Homesteading Advice: Fall Preserving Techniques, Pest Control and Deep Well Water

The Ask MOTHER column provides homesteading advice. This issue covers fall preserving techniques, controlling mice and how to retrieve water from a deep well.

| October/November 2000

The Ask MOTHER column provides answers to readers questions about modern homesteading. This issue answers questions about fall preserving techniques, pest control and deep well water.


We need to store approximately 600 pounds of potatoes. What is the best way to keep them?

Ed T.
Hamilton, IN

Potatoes are alive but dormant, awaiting spring to sprout and grow. Use fall preserving techniques to keep them thinking that they're still buried in the soil and that it's late fall, and they will last through winter and into spring — longer if you can maintain their temperature and humidity needs.

To do this, you must provide them absolute, pitch-black dark — a squeak of light makes them think spring has arrived and they'll start pushing out buds.
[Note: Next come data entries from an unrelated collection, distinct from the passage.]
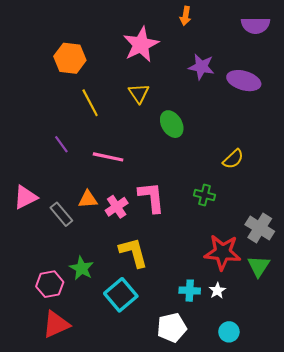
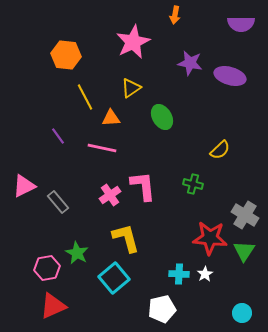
yellow triangle: (139, 93) -> (131, 88), turned 30
orange triangle: (88, 199) -> (111, 118), moved
cyan circle: (229, 332) -> (242, 313), moved

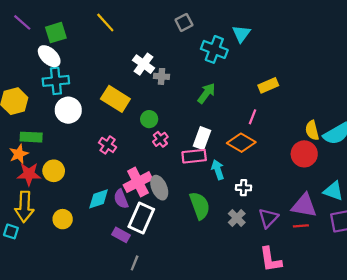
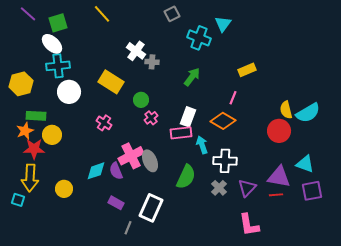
yellow circle: (54, 171) -> (52, 135), moved
white cross: (244, 188) -> (225, 161), size x1.6
green semicircle: (200, 206) -> (186, 177), turned 45
white rectangle: (141, 218) -> (151, 208), moved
Also, they need to be stored at high (95%) humidity and at a temperature of 38 degrees Fahrenheit to 40 degrees Fahrenheit if they are to be eaten soon. Reduce temperatures to 34 degrees Fahrenheit to 36 degrees Fahrenheit for long-term storage (but warm again before eating).

Pack loosely in open-slated crates with air passages over, under and around them to reduce the chance of rot. Discourage sprouting by leaving apples to spoil in the storage. The ethylene gas that apples emit encourages fruit to ripen, but potatoes to remain dormant.